There was also a rising tide of interest in the early Soviet avant-garde during the 1960s. But whereas Ivan seemed to many outdated, ‘operatic’ in a bad sense, Strike was almost like a ‘new wave’ film avant la lettre, perfectly at home in the world of Makavejev, Godard, May ’68, Ciné Tracts, and even Sam Fuller. That had only just emerged in the wake of the Khruschev ‘thaw’, which had also liberated the second part of Eisenstein’s Ivan the Terrible, banned by Stalin in the mid-1940s. First there was Peter Wollen’s terrific essay in Signs and Meaning in the Cinema (1969-1972), which made a radical case for reassessing Eisenstein, very much inspired by the belated discovery of his first film Strike. I think it was a conjunction of new approaches to Eisenstein that opened up at the end of the 1970s, making him seem very different from the rather monumental figure created by the original Film Society generation. What in Eisenstein’s work triggered your personal interest in that early phase?Ĭhristie: Good heavens! That’s nearly as long as the poor man lived. NECSUS: You have been working on Sergei Eisenstein since the 1970s, so almost 50 years. Christie wrote about one of them, Robert Paul, for a book coming out next year the research was accompanied by a blog (see ). The second half of the interview is devoted to a reflection on film studies in the 1970s in the UK, with Screen and Laura Mulvey and Peter Wollen and early cinema studies in the 1990s, sparked by film’s centennial and drawing attention to UK film pioneers.

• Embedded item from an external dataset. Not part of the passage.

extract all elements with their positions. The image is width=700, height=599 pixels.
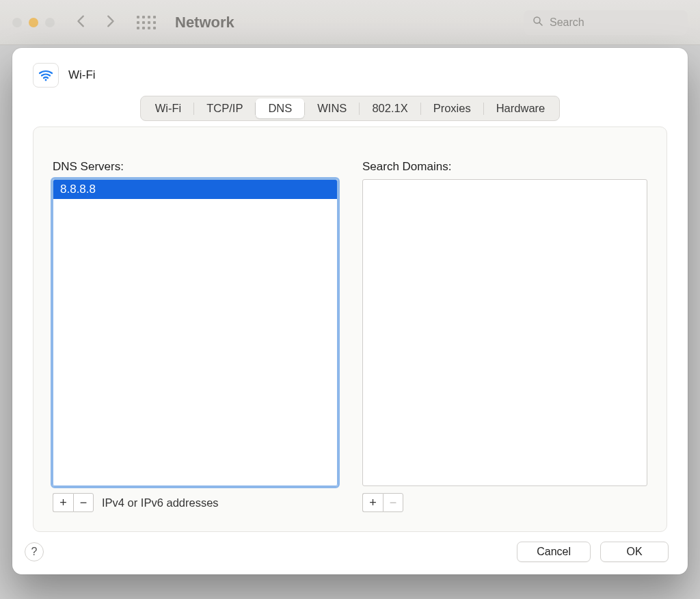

In 1988 he curated an exhibition titled Eisenstein: His Life and Art, and in 2016 he curated another exhibition in London titled Unexpected Eisenstein.
#Moulin rouge soviet montage and post classical style series#
Other fields such as his engagement with Europa Cinemas, of which he was the President, his interest in production design (books on John Box), and the more general work around the long tail of film history in the digital age could not be touched upon in this relatively short interview.Īs 2017 was an Eisensteinian year in many ways, we started the interview with a series of questions on Sergei Eisenstein, whose work Christie has been studying since the 1970s with Richard Taylor, he published Eisenstein Rediscovered (1993).


We focused mainly on his work on Eisenstein and early cinema. He took the time to discuss some of the fields he is active in, but this is by no means exhaustive: the interview could have easily been three times as long if we wanted to cover every aspect of his activities. We caught up with Ian between a visit to the Giornate del Cinema Muto in Pordenone, teaching at Birkbeck, UC London, and lectures on projection and Powell/Pressburger in the UK. Martin Scorsese and production design, early British cinema and Sergei Eisenstein, the Archers and contemporary European film culture – Ian Christie is as versatile as he is prolific.